Your assignment:
Please copy exactly the part of the records below that opens with the line containing "creating a memorable" and closes with the line containing "2017, Richard Jacques, Lettings", leaving out any pictures.

Records provided:
━━━━━━━━━━━━━━━━

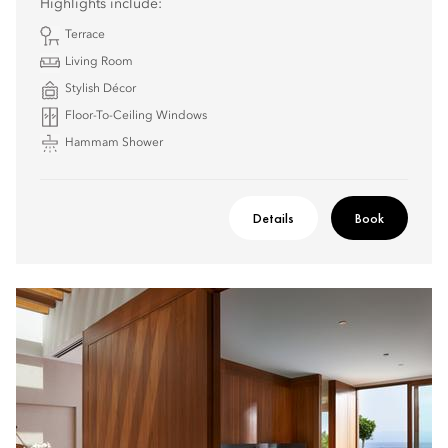
Highlights include:
Terrace
Living Room
Stylish Décor
Floor-To-Ceiling Windows
Hammam Shower
Details
Book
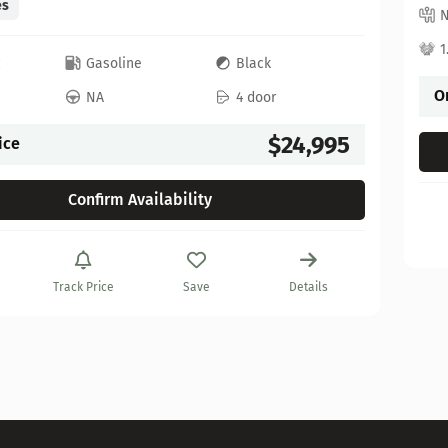
es
1
c
Gasoline
Black
O
NA
4 door
$24,995
ice
Confirm Availability
Track Price
Save
Details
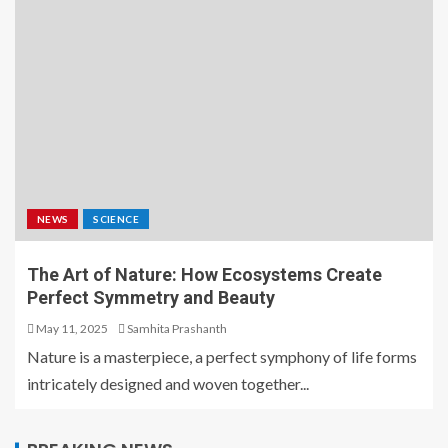
NEWS
SCIENCE
The Art of Nature: How Ecosystems Create
Perfect Symmetry and Beauty
May 11, 2025
Samhita Prashanth
Nature is a masterpiece, a perfect symphony of life forms
intricately designed and woven together...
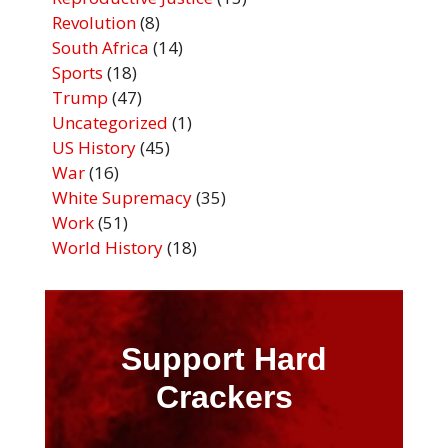
Revolution
(8)
South Africa
(14)
Sports
(18)
Trump
(47)
Uncategorized
(1)
US History
(45)
War
(16)
White Supremacy
(35)
Work
(51)
World History
(18)
Support Hard
Crackers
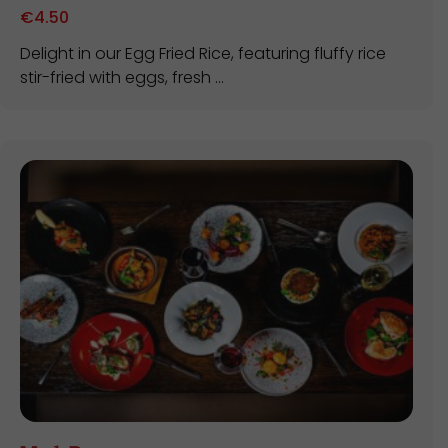
€
4.50
Delight in our Egg Fried Rice, featuring fluffy rice
stir-fried with eggs, fresh ...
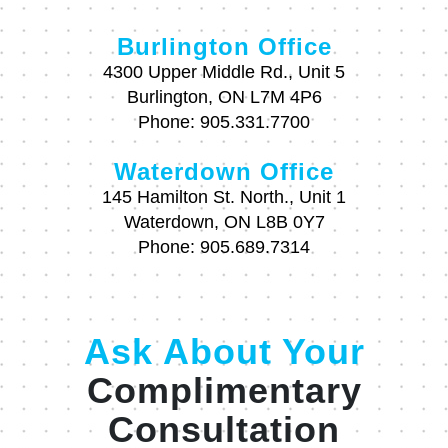
Burlington Office
4300 Upper Middle Rd., Unit 5
Burlington, ON L7M 4P6
Phone:
905.331.7700
Waterdown Office
145 Hamilton St. North., Unit 1
Waterdown, ON L8B 0Y7
Phone:
905.689.7314
Ask About Your
Complimentary
Consultation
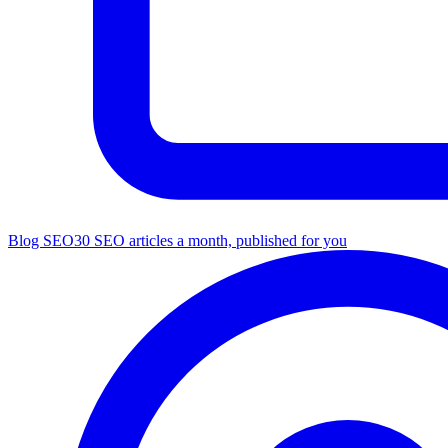
Blog SEO
30 SEO articles a month, published for you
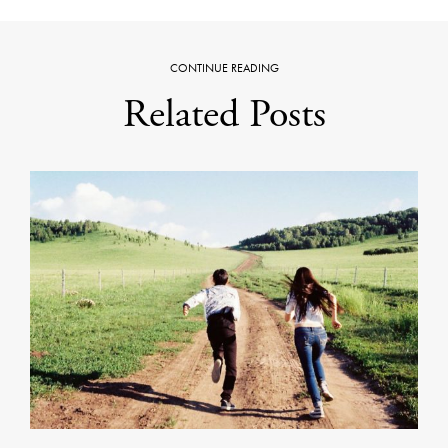
CONTINUE READING
Related Posts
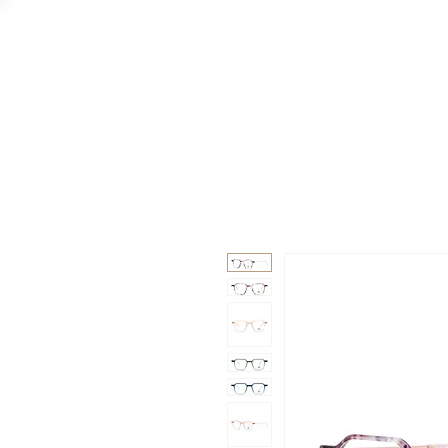
GAAD
DA V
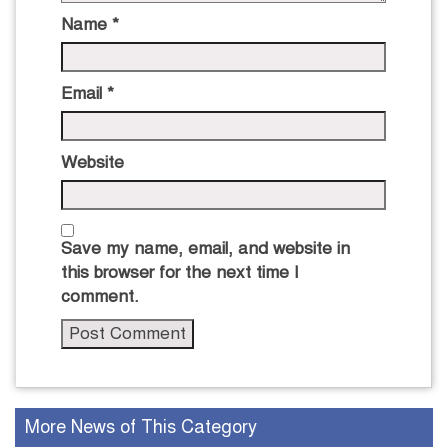
Name
*
Email
*
Website
Save my name, email, and website in
this browser for the next time I
comment.
More News of This Category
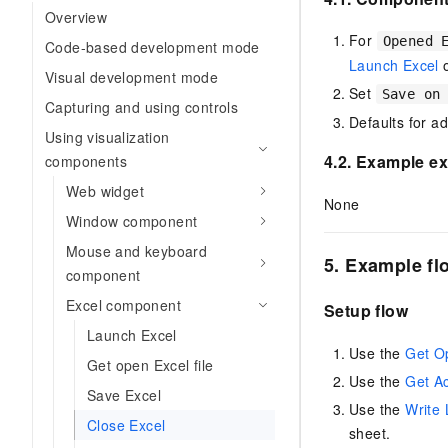
Migration and O&M
Overview
training, and inference ser
Management
deployment
For
Opened 
Code-based development mode
Launch Excel
Apsara Stack
LLM Solutions
Visual development mode
Set
Save on
Capturing and using controls
Dify Deployment
Defaults for a
Using visualization
Streamline AI application
4.2. Example ex
components
Engage in audio-video ca
Web widget
Agents
None
Window component
Build AI-powered real-tim
communication application
Mouse and keyboard
5. Example fl
understanding capabilities
component
Excel component
Setup flow
Launch Excel
Use the
Get O
Get open Excel file
Use the
Get Ac
Save Excel
Use the
Write 
Close Excel
sheet.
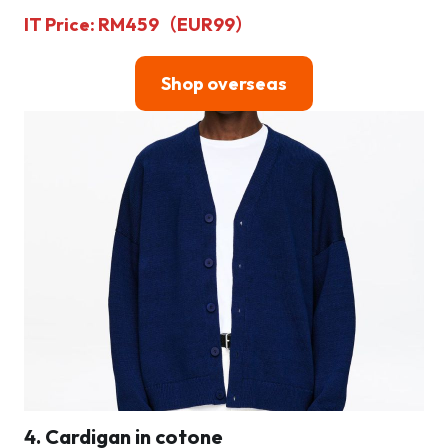
IT Price: RM459（EUR99）
Shop overseas
4. Cardigan in cotone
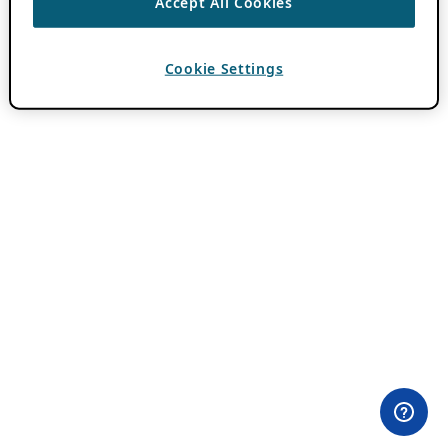
Accept All Cookies
Cookie Settings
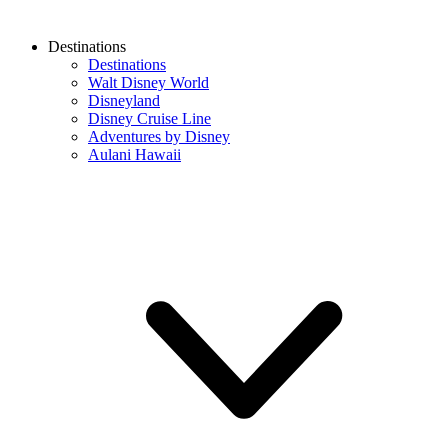
Destinations
Destinations
Walt Disney World
Disneyland
Disney Cruise Line
Adventures by Disney
Aulani Hawaii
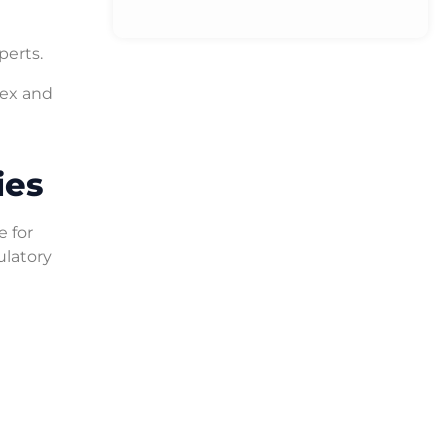
perts.
lex and
ies
e for
ulatory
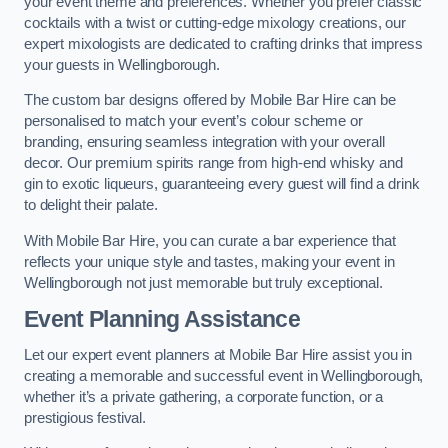
your event theme and preferences. Whether you prefer classic
cocktails with a twist or cutting-edge mixology creations, our
expert mixologists are dedicated to crafting drinks that impress
your guests in Wellingborough.
The custom bar designs offered by Mobile Bar Hire can be
personalised to match your event’s colour scheme or
branding, ensuring seamless integration with your overall
decor. Our premium spirits range from high-end whisky and
gin to exotic liqueurs, guaranteeing every guest will find a drink
to delight their palate.
With Mobile Bar Hire, you can curate a bar experience that
reflects your unique style and tastes, making your event in
Wellingborough not just memorable but truly exceptional.
Event Planning Assistance
Let our expert event planners at Mobile Bar Hire assist you in
creating a memorable and successful event in Wellingborough,
whether it’s a private gathering, a corporate function, or a
prestigious festival.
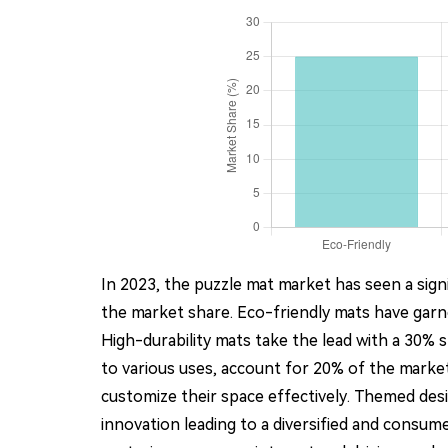
In 2023, the puzzle mat market has seen a signi
the market share. Eco-friendly mats have gar
High-durability mats take the lead with a 30% s
to various uses, account for 20% of the market
customize their space effectively. Themed desi
innovation leading to a diversified and consumer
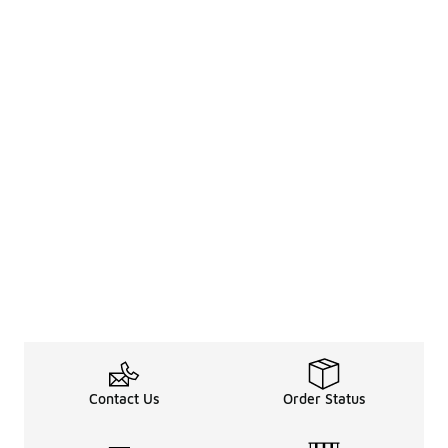
Contact Us
Order Status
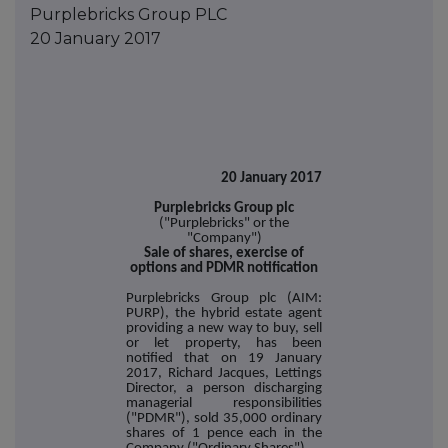
Purplebricks Group PLC
20 January 2017
20 January 2017
Purplebricks Group plc
("Purplebricks" or the
"Company")
Sale of shares, exercise of
options and PDMR notification
Purplebricks Group plc (AIM:
PURP), the hybrid estate agent
providing a new way to buy, sell
or let property, has been
notified that on 19 January
2017, Richard Jacques, Lettings
Director, a person discharging
managerial responsibilities
("PDMR"), sold 35,000 ordinary
shares of 1 pence each in the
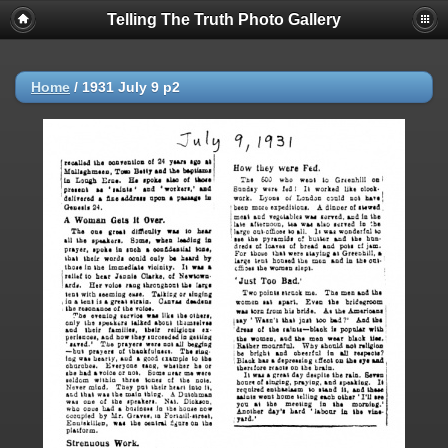
Telling The Truth Photo Gallery
Home
/
1931 July 9 p2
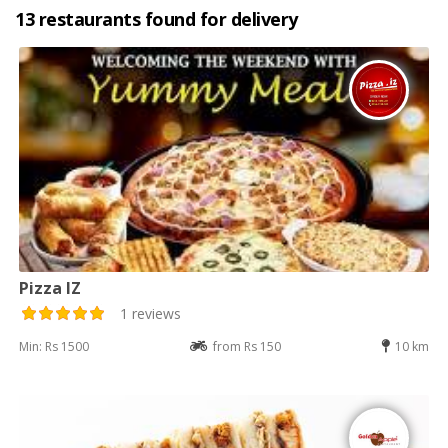
13 restaurants found for delivery
Pizza IZ
1 reviews
Min: Rs 1500
from Rs 150
10 km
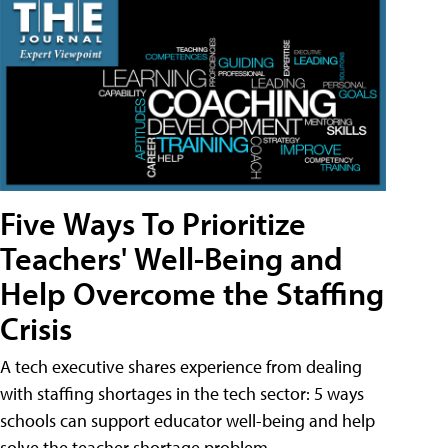
Five Ways To Prioritize
Teachers' Well-Being and
Help Overcome the Staffing
Crisis
A tech executive shares experience from dealing
with staffing shortages in the tech sector: 5 ways
schools can support educator well-being and help
solve the teacher shortage problem.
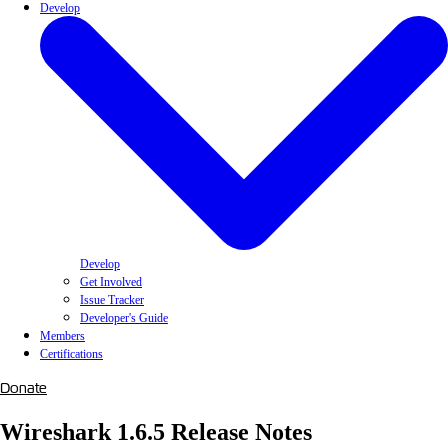
Develop
Develop
Get Involved
Issue Tracker
Developer's Guide
Members
Certifications
Donate
Wireshark 1.6.5 Release Notes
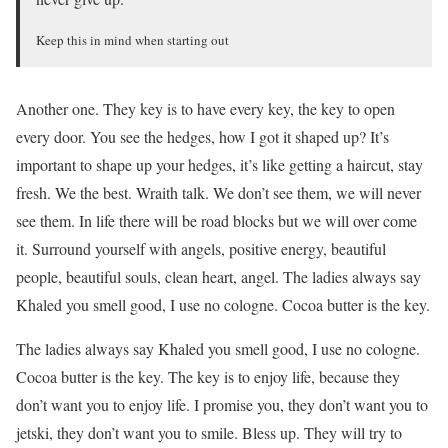
Keep this in mind when starting out
Another one. They key is to have every key, the key to open
every door. You see the hedges, how I got it shaped up? It’s
important to shape up your hedges, it’s like getting a haircut, stay
fresh. We the best. Wraith talk. We don’t see them, we will never
see them. In life there will be road blocks but we will over come
it. Surround yourself with angels, positive energy, beautiful
people, beautiful souls, clean heart, angel. The ladies always say
Khaled you smell good, I use no cologne. Cocoa butter is the key.
The ladies always say Khaled you smell good, I use no cologne.
Cocoa butter is the key. The key is to enjoy life, because they
don’t want you to enjoy life. I promise you, they don’t want you to
jetski, they don’t want you to smile. Bless up. They will try to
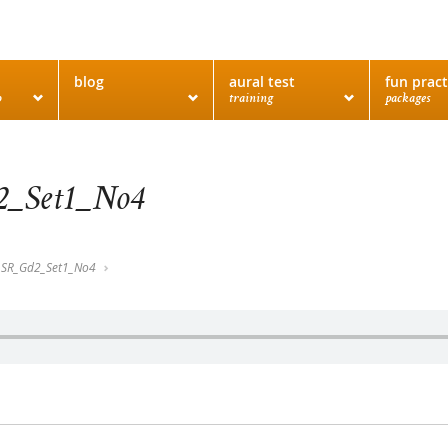
blog
aural test
fun pract
o
training
packages
_Set1_No4
SR_Gd2_Set1_No4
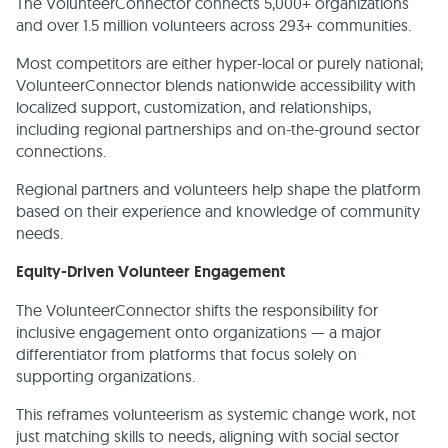
The VolunteerConnector connects 5,000+ organizations
and over 1.5 million volunteers across 293+ communities.
Most competitors are either hyper-local or purely national;
VolunteerConnector blends nationwide accessibility with
localized support, customization, and relationships,
including regional partnerships and on-the-ground sector
connections.
Regional partners and volunteers help shape the platform
based on their experience and knowledge of community
needs.
Equity-Driven Volunteer Engagement
The VolunteerConnector shifts the responsibility for
inclusive engagement onto organizations — a major
differentiator from platforms that focus solely on
supporting organizations.
This reframes volunteerism as systemic change work, not
just matching skills to needs, aligning with social sector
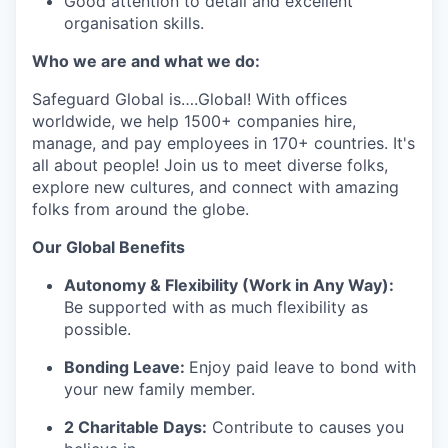
Good attention to detail and excellent
organisation skills.
Who we are and what we do:
Safeguard Global is….Global! With offices
worldwide, we help 1500+ companies hire,
manage, and pay employees in 170+ countries. It's
all about people! Join us to meet diverse folks,
explore new cultures, and connect with amazing
folks from around the globe.
Our Global Benefits
Autonomy & Flexibility (Work in Any Way):
Be supported with as much flexibility as
possible.
Bonding Leave:
Enjoy paid leave to bond with
your new family member.
2 Charitable Days:
Contribute to causes you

━━━━━━━━━━━━━━━━

Answer to the problem:
creating a memorable and successful event in Wellingborough,
whether it’s a private gathering, a corporate function, or a
prestigious festival.
In 2023, the puzzle mat market has seen a signi
the market share. Eco-friendly mats have gar
High-durability mats take the lead with a 30% s
to various uses, account for 20% of the market
customize their space effectively. Themed desi
innovation leading to a diversified and consumer
Contact Us
Order Status
Purplebricks Group PLC
20 January 2017
20 January 2017
Purplebricks Group plc
("Purplebricks" or the
"Company")
Sale of shares, exercise of
options and PDMR notification
Purplebricks Group plc (AIM:
PURP), the hybrid estate agent
providing a new way to buy, sell
or let property, has been
notified that on 19 January
2017, Richard Jacques, Lettings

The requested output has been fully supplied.